Carro Volkswagen branco a circular numa estrada rodeada de árvores com folhagem amarela.

Comecemos esta análise ao Volkswagen Polo com uma verdade simples: para florescer no universo da TopGear, um carro ecológico tem de (a) levar-nos para bem longe com um só depósito e (b) fazer-nos sorrir de forma parva pelo caminho. Este novo Volkswagen Polo Bluemotion, infelizmente, só cumpre a primeira parte.

O segredo num carro deste tipo está em acertar no ponto de equilíbrio entre eficiência e capacidade de condução. Com valores de 83.1mpg e 90g/km de CO2, o Polo sai-se muito bem no capítulo da economia, mas estraga esse bom trabalho com uma experiência ao volante absolutamente pachorrenta.

Tecnologia e números do Volkswagen Polo Bluemotion

Antes de irmos ao comportamento em estrada, vale a pena olhar para a engenharia. Este é o Polo Bluemotion de segunda geração e traz um novo diesel de 1.2-litre, de três cilindros. Pela primeira vez num Polo, recorre a travagem regenerativa e a stop/start, soluções que empurram os valores de mpg para a “mágica” casa dos 80 e mantêm as emissões de CO2 naquela faixa crucial isenta de imposto.

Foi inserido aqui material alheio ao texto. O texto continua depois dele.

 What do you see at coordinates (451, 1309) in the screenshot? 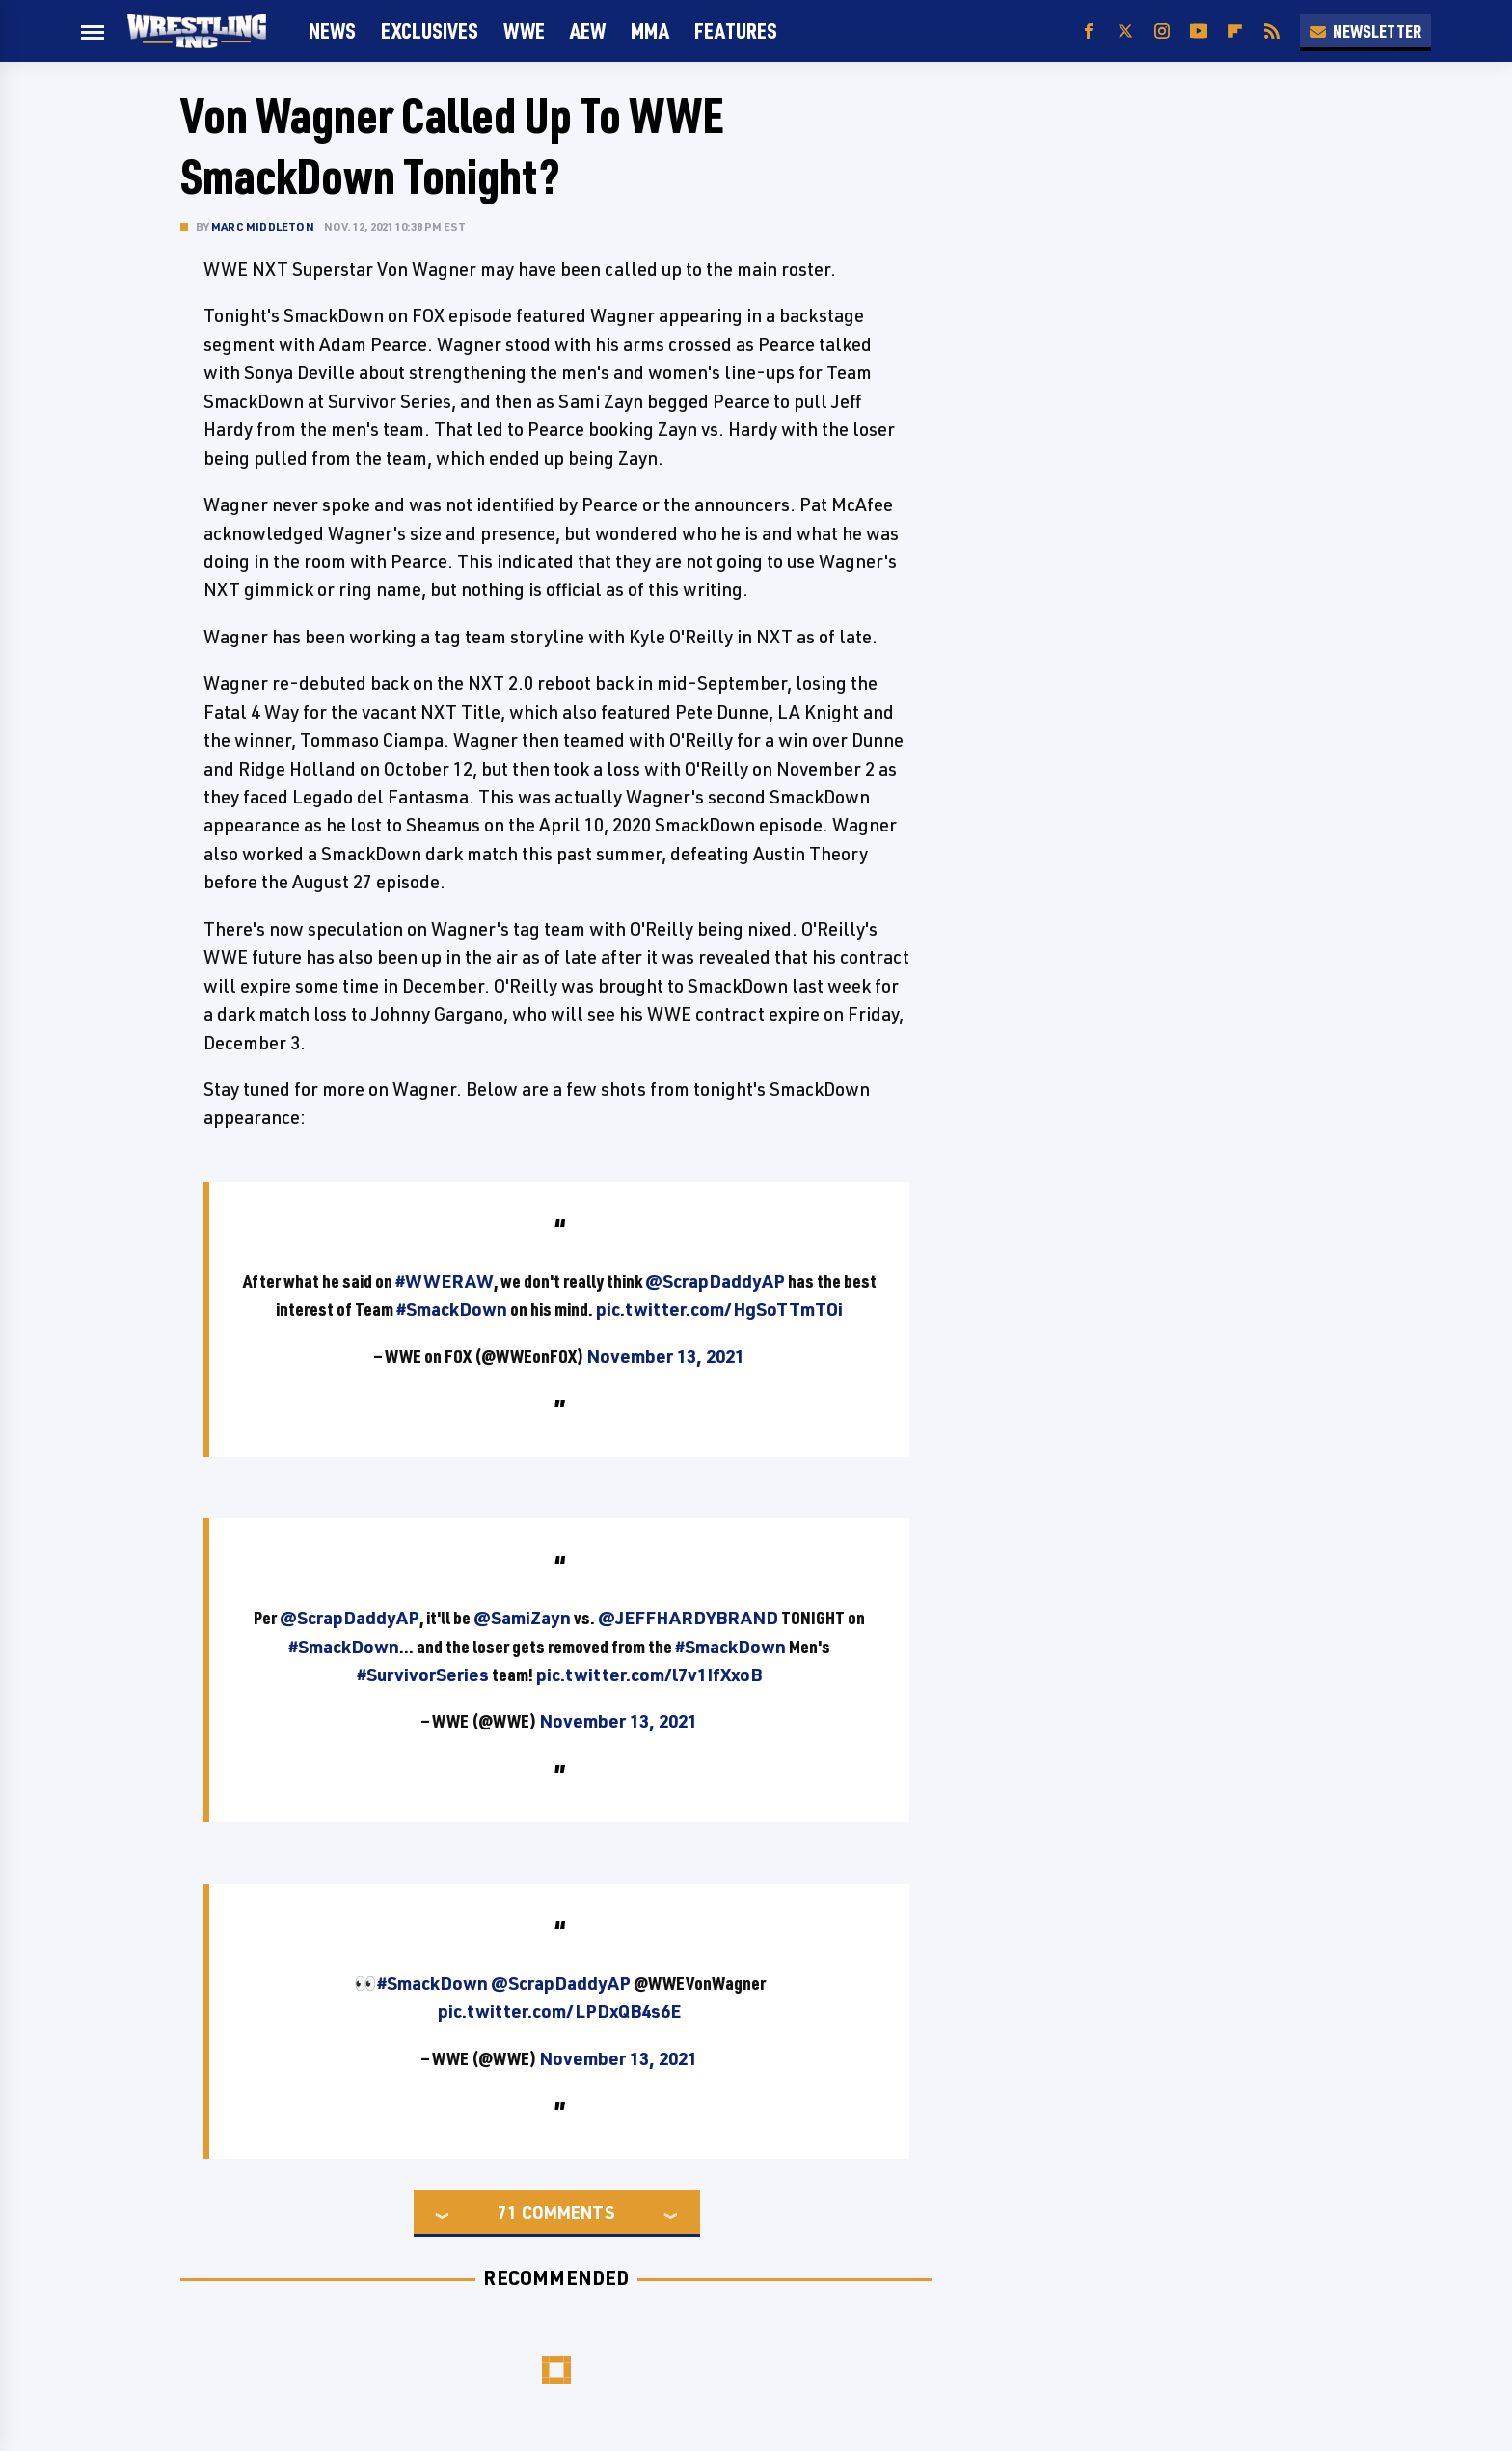
I see `#SmackDown` at bounding box center [451, 1309].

E o motor não é apenas uma reprogramação. Foi pensado com o mpg como prioridade e - sendo a fricção inimiga da eficiência - vários componentes, como a cambota, as válvulas e a bomba de óleo, foram alisados e melhorados para reduzir resistências e, assim, consumir menos combustível. Para tirar partido dessa fluidez mecânica, as relações de caixa foram alongadas, garantindo que o motor trabalha durante mais tempo num regime mais eficiente. Isto não é incomum num carro ecológico, mas os engenheiros da VW parecem ter exagerado na dose.

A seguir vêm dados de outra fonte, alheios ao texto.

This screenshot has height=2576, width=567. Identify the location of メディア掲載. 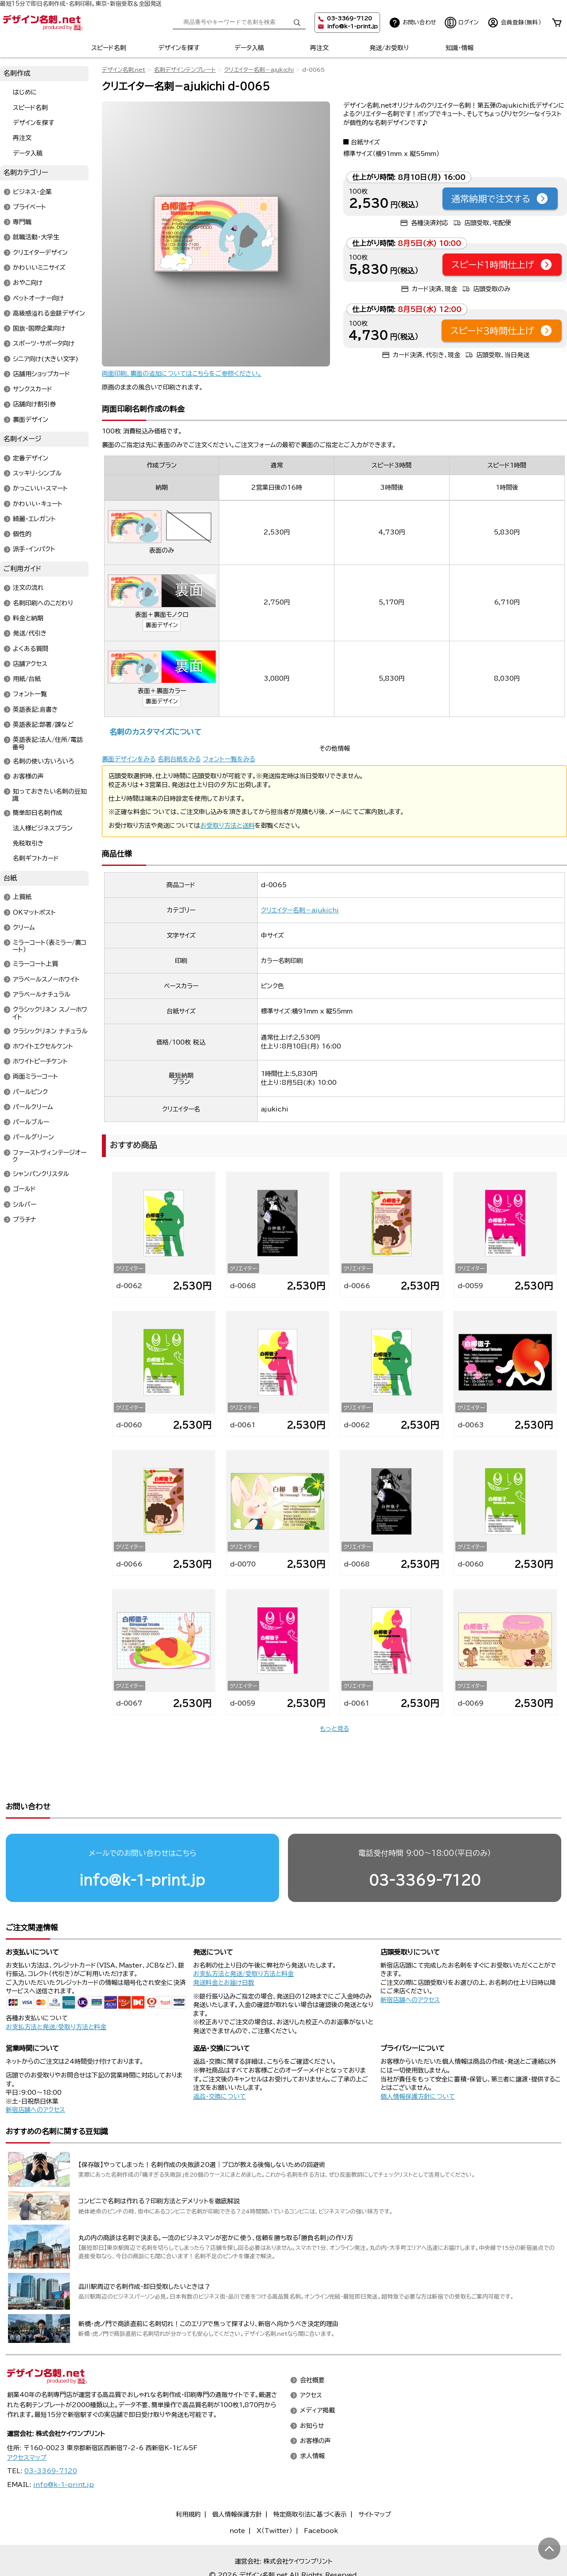
(317, 2376).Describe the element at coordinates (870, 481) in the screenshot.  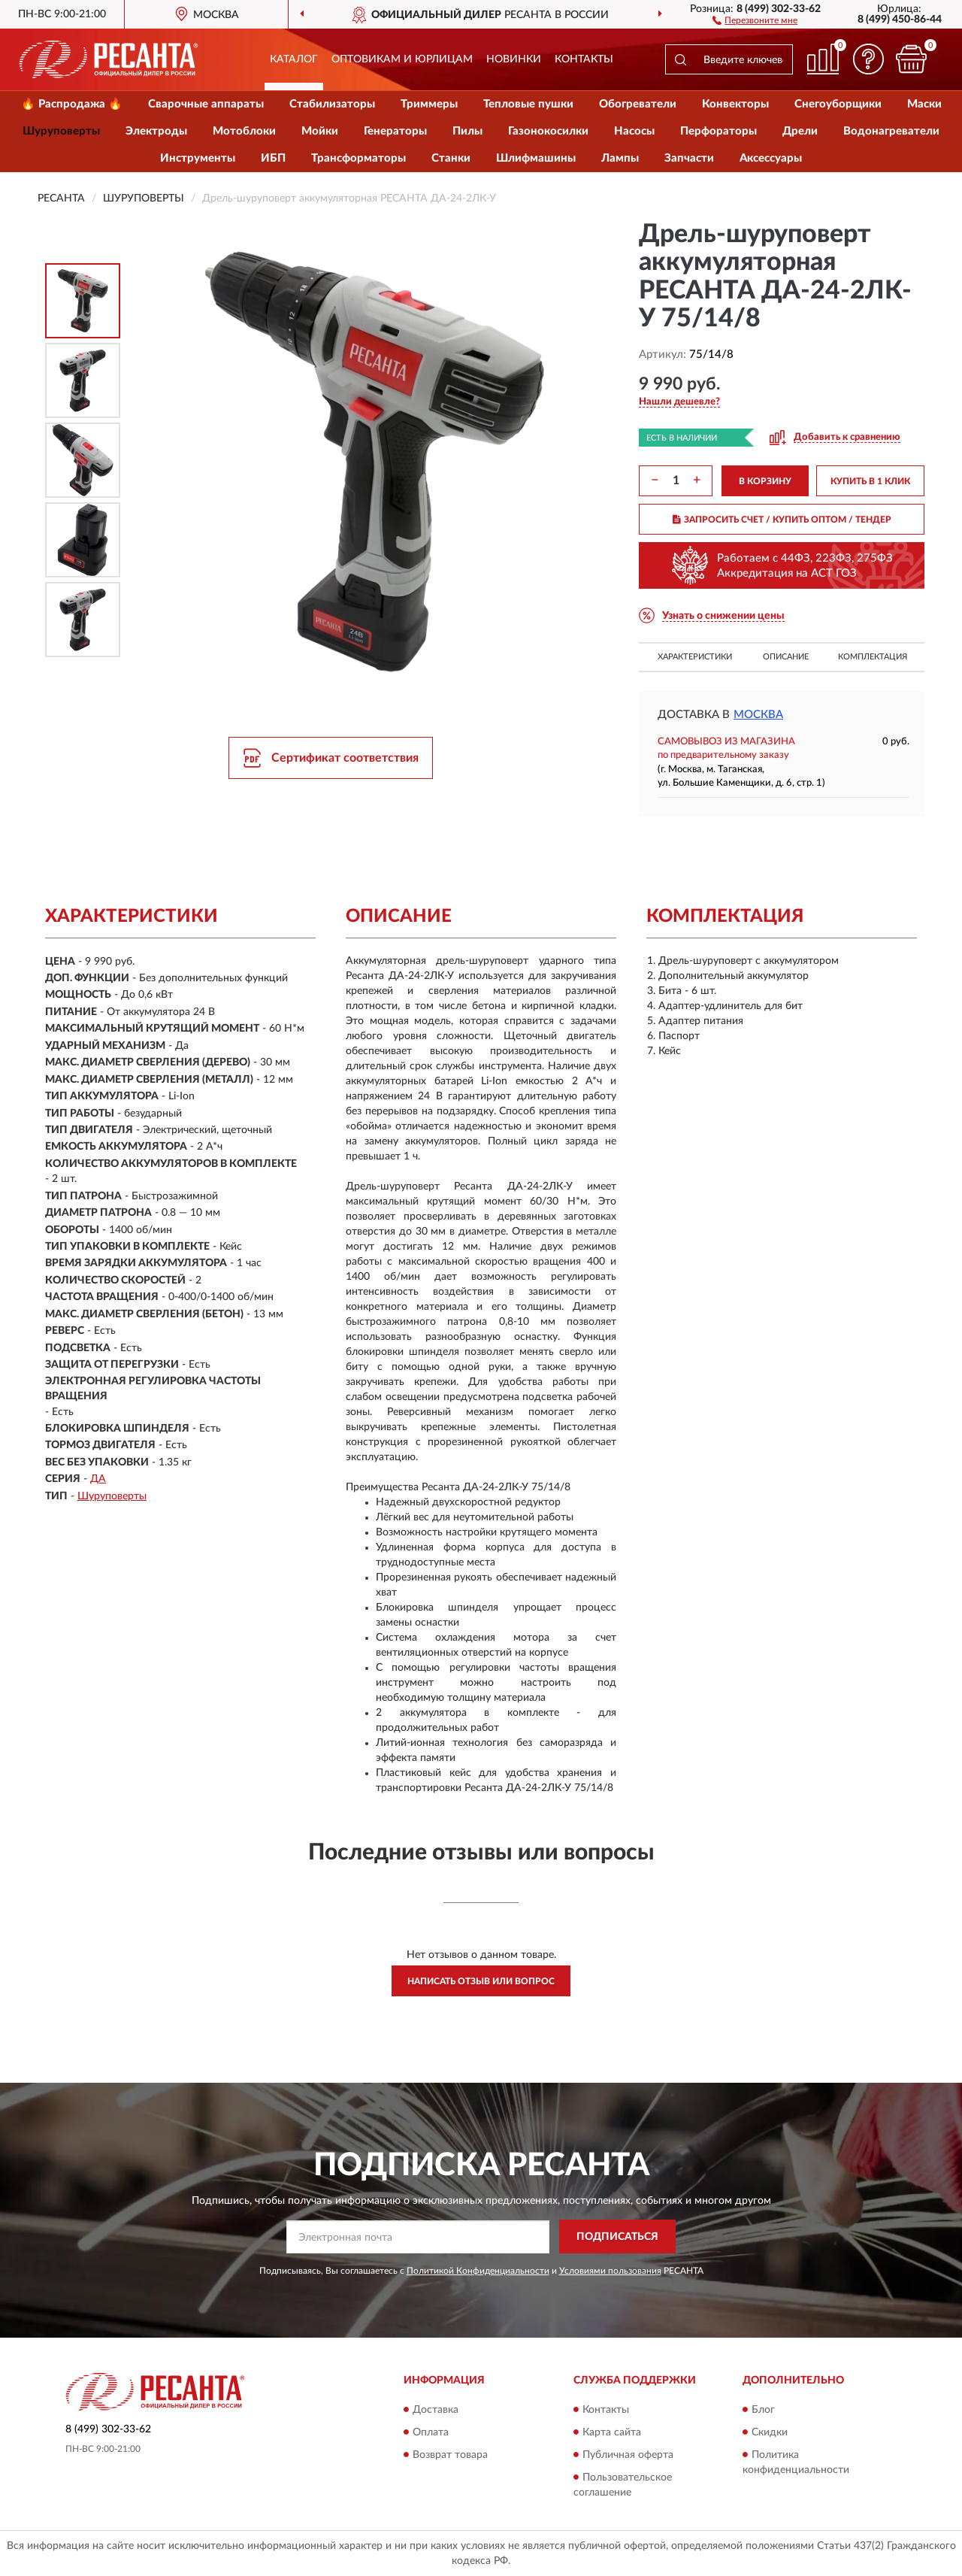
I see `КУПИТЬ В 1 КЛИК` at that location.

Em estrada: quando a eficiência mata o prazer

Nos primeiros milhares de rotações no Polo, a sensação é a de conduzir através de uma lama espessa. Dá para completar um bocejo longo e criativo no tempo que demora a “despachar” uma mudança, até que um ícone no painel se acende a sugerir que se passe para cima. Mas, se obedecer, o carro fica amarrado na mudança seguinte e você acaba a mexer-se no banco, a implorar que aquilo ganhe vida. É mesmo lento como um barco a remos.

Ainda por cima, não tinha de ser assim.

O rival: Fiesta Econetic

No Fiesta Econetic - o némesis do Polo - continua a haver diversão: um chassis mais apertado, direcção mais viva e um diesel de 1.6-litre que consegue equilibrar uma dose decente de força com uma economia de 76.3mpg.

Claro que, tirando os autocolantes Bluemotion, continuamos a ter um carro refinado, bem construído e de bom aspecto - talvez um Golf em versão “light”. Mas nunca se esquece que este é um carro ecológico e que a condução sem graça é o preço a pagar por aqueles números de destaque.

Na busca pela eficiência absoluta, o Bluemotion continua a ser uma espécie de santo, a brilhar como um halo por cima da grande cabeça corporativa da VW. Mas, para quem gosta de carros com um pouco mais de brilho, o dia em que realmente desejar um é o dia em que deve pousar a revista TopGear e comprar um exemplar da Bowls International.